Shanghai: Thursday, 5 November 2009: Hutchison MediPharma Limited (“Hutchison MediPharma”) today announces the completion of its 223-patient global Phase IIb clinical trial of HMPL-004 in patients with mild-to-moderate active Ulcerative Colitis (“UC”), a form of Inflammatory Bowel Disease with an estimated 250,000 to 500,000 patients in the United States. Top-line data analysis demonstrated that the trial clearly succeeded in meeting its primary efficacy endpoint of clinical response with a decrease in rectal bleeding. It also met its key secondary endpoints in relation to clinical remission and mucosal healing.
Commenting on these trial results, Dr. Stephan Targan, Director of the Inflammatory Bowel Disease Center and the Division of Gastroenterology at Cedars-Sinai Medical Center, Los Angeles expressed a high level of enthusiasm for HMPL-004: “The robust trial data clearly showed the drug’s efficacy in remission induction. The safety profiles looked clean. As a natural oral product, it offers a promising treatment option in UC and warrants continued development into Phase III clinical tests.”
The Phase IIb UC trial was a multi-centre, double-blind, randomized and placebo-controlled study conducted in 223 UC patients in the United States, Canada and Europe. The three-armed clinical trial included 8 weeks treatment of HMPL-004 at two dose levels, 1200 mg/day or 1800 mg/day, vs. placebo. The primary efficacy endpoint of the trial was clinical response, defined as the percentage of patients with a decrease in Mayo score from baseline ≥ 3 AND ≥ 30% decrease in the Mayo score, along with either a decrease in rectal bleeding score ≥ 1 OR absolute rectal bleeding score ≤ 1 at Week 8. The secondary endpoints included clinical remission, defined as the percentage of patients with a Mayo score ≤ 2 with no individual score > 1 at Week 8; and the mucosal healing rate, defined as the percentage of patients with a decrease from baseline in Mayo endoscopy sub-score ≥ 1 AND a Mayo sub-score of ≤ 1 at Week 8. The safety profile of the drug was also assessed.
Top-line data analysis demonstrated that all primary and key secondary endpoints were achieved. For the Intent-To-Treat (“ITT”) patient population, the total clinical response of the two treatment arms at Week 8 was 64% for HMPL-004 vs. 44% for placebo (p = 0.006). The clinical remission at Week 8 was 43% vs. 28% for HMPL-004 vs. placebo (p = 0.03). The mucosal healing rate at Week 8 was 53% vs. 36% for HMPL-004 vs. placebo (p=0.02). For the higher dose 1800 mg/day arm, the clinical response at Week 8 was 73% for HMPL-004 vs. 44% for placebo (p < 0.001); the clinical remission at Week 8 was 45% vs. 28% for HMPL-004 vs. placebo (p = 0.04); and the mucosal healing rate at Week 8 was 60% vs. 36% for HMPL-004 vs. placebo (p=0.007), respectively. In addition, HMPL-004 demonstrated an excellent safety profile at both dose levels. There were no treatment-related serious adverse events in either of the HMPL-004 arms reported by the investigators.
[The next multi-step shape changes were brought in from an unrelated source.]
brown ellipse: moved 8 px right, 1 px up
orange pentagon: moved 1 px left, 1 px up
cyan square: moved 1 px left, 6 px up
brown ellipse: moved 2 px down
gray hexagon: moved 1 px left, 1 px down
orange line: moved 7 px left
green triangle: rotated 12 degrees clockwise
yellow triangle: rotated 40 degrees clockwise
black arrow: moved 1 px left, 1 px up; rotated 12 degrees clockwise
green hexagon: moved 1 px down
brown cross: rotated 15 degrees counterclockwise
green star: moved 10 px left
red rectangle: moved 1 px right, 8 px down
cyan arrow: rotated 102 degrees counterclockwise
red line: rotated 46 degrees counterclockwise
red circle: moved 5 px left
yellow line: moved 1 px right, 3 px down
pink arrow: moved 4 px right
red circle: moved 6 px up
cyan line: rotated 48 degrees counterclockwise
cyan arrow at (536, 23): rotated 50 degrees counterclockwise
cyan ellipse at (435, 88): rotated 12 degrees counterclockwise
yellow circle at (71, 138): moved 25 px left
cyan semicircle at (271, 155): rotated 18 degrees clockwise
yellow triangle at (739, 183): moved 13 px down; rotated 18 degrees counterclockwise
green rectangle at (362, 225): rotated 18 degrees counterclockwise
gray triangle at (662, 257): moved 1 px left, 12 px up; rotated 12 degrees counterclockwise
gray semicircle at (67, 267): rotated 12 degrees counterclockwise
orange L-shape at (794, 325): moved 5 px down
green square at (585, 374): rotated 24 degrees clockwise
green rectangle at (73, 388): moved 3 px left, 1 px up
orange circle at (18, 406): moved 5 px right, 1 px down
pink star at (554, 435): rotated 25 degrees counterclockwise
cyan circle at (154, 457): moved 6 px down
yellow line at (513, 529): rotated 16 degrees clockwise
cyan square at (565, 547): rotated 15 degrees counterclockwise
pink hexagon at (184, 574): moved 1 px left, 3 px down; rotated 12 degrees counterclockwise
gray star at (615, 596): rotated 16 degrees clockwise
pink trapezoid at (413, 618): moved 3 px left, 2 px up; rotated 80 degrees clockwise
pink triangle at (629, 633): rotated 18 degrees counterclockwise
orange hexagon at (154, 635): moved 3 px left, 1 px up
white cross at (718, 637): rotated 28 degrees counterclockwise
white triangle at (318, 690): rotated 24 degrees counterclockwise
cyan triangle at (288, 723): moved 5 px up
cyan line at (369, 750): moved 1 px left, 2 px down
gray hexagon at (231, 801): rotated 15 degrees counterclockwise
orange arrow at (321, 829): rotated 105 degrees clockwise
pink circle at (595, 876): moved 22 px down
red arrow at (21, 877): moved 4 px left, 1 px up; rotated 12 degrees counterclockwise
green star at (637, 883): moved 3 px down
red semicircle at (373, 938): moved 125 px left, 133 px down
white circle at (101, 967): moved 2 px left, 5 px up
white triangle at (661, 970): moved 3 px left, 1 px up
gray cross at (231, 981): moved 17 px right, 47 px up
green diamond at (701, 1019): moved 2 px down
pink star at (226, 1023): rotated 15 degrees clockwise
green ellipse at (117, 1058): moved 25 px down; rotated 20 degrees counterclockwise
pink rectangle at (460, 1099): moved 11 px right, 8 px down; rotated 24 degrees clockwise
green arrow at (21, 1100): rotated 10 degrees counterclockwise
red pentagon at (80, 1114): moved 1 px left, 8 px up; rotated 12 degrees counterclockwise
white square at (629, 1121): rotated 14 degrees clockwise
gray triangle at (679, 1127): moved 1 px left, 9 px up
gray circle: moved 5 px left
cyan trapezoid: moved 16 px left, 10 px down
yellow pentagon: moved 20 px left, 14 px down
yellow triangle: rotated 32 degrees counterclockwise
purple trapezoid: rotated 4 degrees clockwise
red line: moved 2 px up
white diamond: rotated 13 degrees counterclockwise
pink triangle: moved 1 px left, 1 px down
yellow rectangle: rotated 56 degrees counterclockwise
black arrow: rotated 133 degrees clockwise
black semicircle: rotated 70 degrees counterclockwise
(“We are very encouraged by these results,”) said Dr. Samantha Du, PhD, Chief Executive Officer of Hutchison MediPharma. “HMPL-004 is an innovative oral botanical drug with unique mechanism of action targeting NF-kB activation, which leads to inhibition of production of multiple pro-inflammatory cytokines. As such, HMPL-004 represents a new approach for the treatment of active IBD patients.”
Dr. Du added, “The achievement of all UC trial endpoints, along with the trend of efficacy demonstrated in the earlier Crohn’s Disease trial, gives us the confidence to proceed with our development and partnership plans for this drug candidate.”
HMPL-004 is an orally active, proprietary botanic product that acts on multiple targets in the pathogenesis of inflammation. It is a compound extracted from a Chinese herb under controlled conditions and its composition is well characterised. The anti-inflammation activity of HMPL-004 was originally identified in a cell-based anti-inflammation screening assay at Hutchison MediPharma, and further confirmed in various experimental pharmacology models.
About Inflammatory Bowel Disease (“IBD”)
Ulcerative Colitis (“UC”) and Crohn’s Disease (“CD”) are the two most common forms of IBD. The patient population with UC and CD in the United States is estimated to be between 250,000-500,000 and 400,000-600,000 respectively. The estimated annual new incidences of UC and CD in the US are 2-7 cases per 100,000 and 5-7 cases per 100,000, respectively. Between 2001 and 2005 it is estimated that the number of patients with UC in the United States increased by approximately 47,000, representing a CAGR of 4% and the number of patients with CD increased by approximately 58,000, a CAGR of 3%. Information in this paragraph was provided by Cambridge Consultants Limited in 2006.